L’indignation et la mobilisation internationale a-t-elle servi les victimes de la répression ?

Absolument. L'attention médiatique a permis de sauver des centaines de personnes car les autorités tchétchènes ne s'attendaient pas à ce qu'elles soient autant scrutées. Les journalistes étrangers doivent cependant comprendre qu'il ne faut pas s'intéresser aux caractéristiques des victimes car le moindre détail de leur personnalité dévoilé les met en danger. Ce bruit médiatique ne doit pas baisser d'un cran pour que les autorités russes ouvrent enfin une enquête sur ces crimes. A cette échelle de cruauté, ce n'est pas une affaire intérieure russe : les responsables doivent être traduits en justice.

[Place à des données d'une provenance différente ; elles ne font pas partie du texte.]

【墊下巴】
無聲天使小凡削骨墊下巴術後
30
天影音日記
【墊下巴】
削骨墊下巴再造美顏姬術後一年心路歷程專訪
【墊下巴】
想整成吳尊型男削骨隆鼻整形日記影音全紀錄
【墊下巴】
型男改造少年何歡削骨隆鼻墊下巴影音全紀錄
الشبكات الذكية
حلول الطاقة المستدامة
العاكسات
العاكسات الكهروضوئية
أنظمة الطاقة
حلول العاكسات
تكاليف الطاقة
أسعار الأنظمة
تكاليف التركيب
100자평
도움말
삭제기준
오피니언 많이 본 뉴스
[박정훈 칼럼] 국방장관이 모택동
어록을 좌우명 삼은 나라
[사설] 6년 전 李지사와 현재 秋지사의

Etes-vous satisfait de la réaction de Moscou ?

Selon la législation russe, si un journal fait état de persécutions et d'homicides les autorités doivent tout de suite ouvrir une enquête pénale. Cela n'a pas été fait en Tchétchénie. Une enquête préliminaire a bien été ouverte en mai, mais elle n'a pas duré un mois. Personne ne sait par ailleurs ce que cette enquête a donné. La semaine dernière, Maxim Lapunov, un jeune sibérien qui a vécu deux ans en Tchétchénie, a été détenu douze jours et torturé en mars, a dénoncé publiquement sa détention en raison de son homosexualité. Avec ses avocats et les associations de défense des droits humains qui le soutiennent, il est prêt à retourner à Grozny pour montrer les centres de détentions. Les enquêteurs ont cependant rejeté la requête de ses avocats.

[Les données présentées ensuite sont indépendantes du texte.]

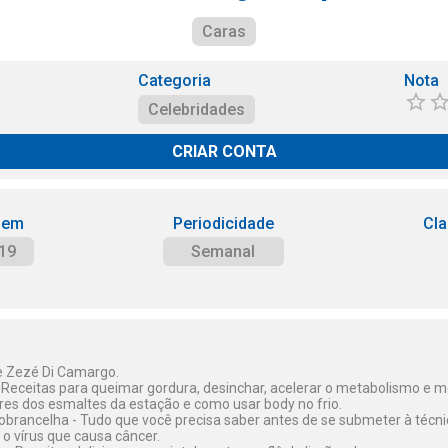
Caras
Categoria
Nota
Celebridades
CRIAR CONTA
 em
Periodicidade
Cla
19
Semanal
e Zezé Di Camargo.
eceitas para queimar gordura, desinchar, acelerar o metabolismo e me
ores dos esmaltes da estação e como usar body no frio.
brancelha - Tudo que você precisa saber antes de se submeter à técni
 o vírus que causa câncer.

Les révélations sur ces persécutions ont-elles eu des conséquences pour les LGBT qui vivent ailleurs en Russie ?

Elles ont soudé la communauté LGBT russe. Et jusqu’à ce jour, ce modèle de répression n’a pas été mis en place dans d’autres régions de la fédération. En revanche, si ces crimes ne sont pas punis, cela peut inciter les policiers à réprimer les homos, les bis et les trans en toute impunité.

Dans les anciennes républiques de l’ex-URSS comme l’Azerbaïdjan ou le Tadjikistan, les gays sont aussi réprimés massivement en ce moment. Craignez-vous d’autres Tchétchénie ?

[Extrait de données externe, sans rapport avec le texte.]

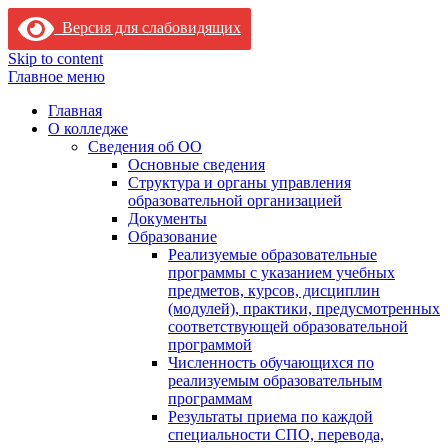
Версия для слабовидящих
Skip to content
Главное меню
Главная
О колледже
Сведения об ОО
Основные сведения
Структура и органы управления
образовательной организацией
Документы
Образование
Реализуемые образовательные
программы с указанием учебных
предметов, курсов, дисциплин
(модулей), практики, предусмотренных
соответствующей образовательной
программой
Численность обучающихся по
реализуемым образовательным
программам
Результаты приема по каждой
специальности СПО, перевода,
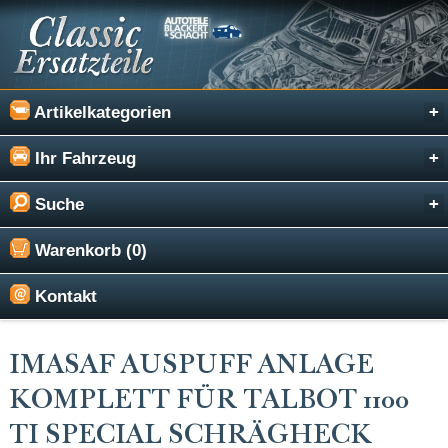
Artikelkategorien
Ihr Fahrzeug
Suche
Warenkorb (0)
Kontakt
IMASAF AUSPUFF ANLAGE
KOMPLETT FÜR TALBOT 1100
TI SPECIAL SCHRÄGHECK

L'homophobie est la marque de tous les régimes autoritaires. L'Azerbaïdjan par exemple reproduit déjà ce modèle de répression en raison de l'orientation sexuelle en arrêtant des gays en masse. Malheureusement, notre organisation n'est pas en capacité d'aider les gens en dehors du territoire russe, il est donc difficile d'assister les Ouzbeks et les Tadjiks dans l'obtention de l'asile. L'Etat russe ne veut de toute façon pas leur octroyer.